ASSIGNMENT
Filter task. Return each line of the material that holds the string "Comment".

INPUT MATERIAL
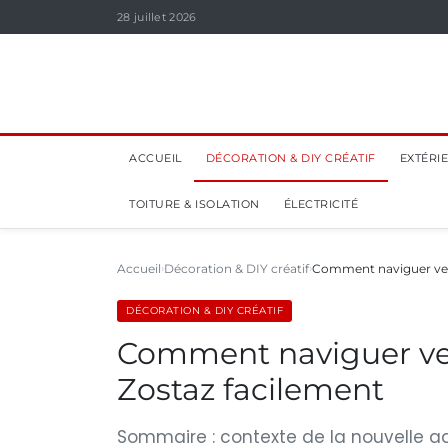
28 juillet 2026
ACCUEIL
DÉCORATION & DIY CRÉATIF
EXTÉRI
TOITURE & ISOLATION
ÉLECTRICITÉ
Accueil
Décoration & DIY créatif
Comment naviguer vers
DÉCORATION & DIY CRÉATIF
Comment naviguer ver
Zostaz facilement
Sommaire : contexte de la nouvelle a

--

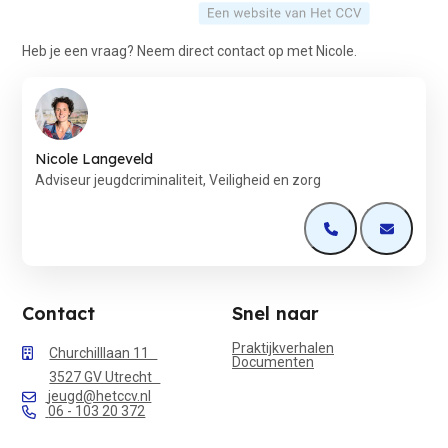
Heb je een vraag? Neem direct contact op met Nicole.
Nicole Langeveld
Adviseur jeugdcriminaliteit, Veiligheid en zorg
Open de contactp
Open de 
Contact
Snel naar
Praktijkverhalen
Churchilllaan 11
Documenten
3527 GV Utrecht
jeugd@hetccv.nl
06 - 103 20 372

--

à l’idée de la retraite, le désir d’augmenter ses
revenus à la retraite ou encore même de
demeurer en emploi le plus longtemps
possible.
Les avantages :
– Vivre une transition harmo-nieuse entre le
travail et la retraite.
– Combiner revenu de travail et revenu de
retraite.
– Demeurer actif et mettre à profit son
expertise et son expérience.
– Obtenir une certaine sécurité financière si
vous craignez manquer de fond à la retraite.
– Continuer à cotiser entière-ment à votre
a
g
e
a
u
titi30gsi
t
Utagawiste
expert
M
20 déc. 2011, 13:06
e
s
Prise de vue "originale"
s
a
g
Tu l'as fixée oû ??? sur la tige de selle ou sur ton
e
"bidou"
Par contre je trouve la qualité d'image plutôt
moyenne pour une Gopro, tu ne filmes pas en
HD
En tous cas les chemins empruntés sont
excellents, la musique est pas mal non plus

WRITTEN RESPONSE
Comment naviguer vers
Comment naviguer ver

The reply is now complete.